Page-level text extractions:
= Beginning of Section =

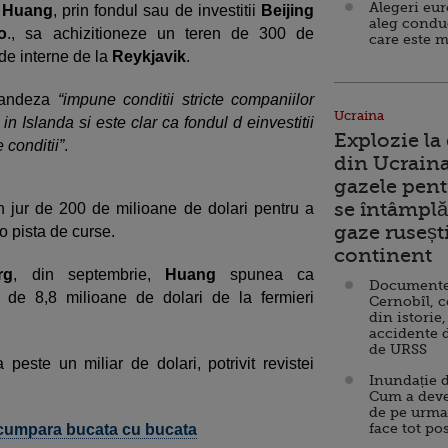
Alegeri eu
i
Huang
, prin fondul sau de investitii
Beijing
aleg condu
o
., sa achizitioneze un teren de 300 de
care este m
l de interne de la
Reykjavik
.
islandeza
“impune conditii stricte companiilor
Ucraina
in Islanda si este clar ca fondul d einvestitii
Explozie la
 conditii”
.
din Ucraina
gazele pent
se întâmplă 
n jur de 200 de milioane de dolari pentru a
gaze ruseșt
o pista de curse.
continent
rg
, din septembrie,
Huang
spunea ca
Documente d
e de 8,8 milioane de dolari de la fermieri
Cernobîl, c
din istorie,
accidente 
de URSS
 peste un miliar de dolari, potrivit revistei
Inundație d
Cum a deve
de pe urma
face tot po
 cumpara bucata cu bucata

= End of Section =

→ Work item: The required answer is the exact run of lines above starting at the line with "care este m" and ending at the line with "Documente d", with both ends present.

→ Result:
care este m
l de interne de la
Reykjavik
.
islandeza
“impune conditii stricte companiilor
Ucraina
in Islanda si este clar ca fondul d einvestitii
Explozie la
 conditii”
.
din Ucraina
gazele pent
se întâmplă 
n jur de 200 de milioane de dolari pentru a
gaze ruseșt
o pista de curse.
continent
rg
, din septembrie,
Huang
spunea ca
Documente d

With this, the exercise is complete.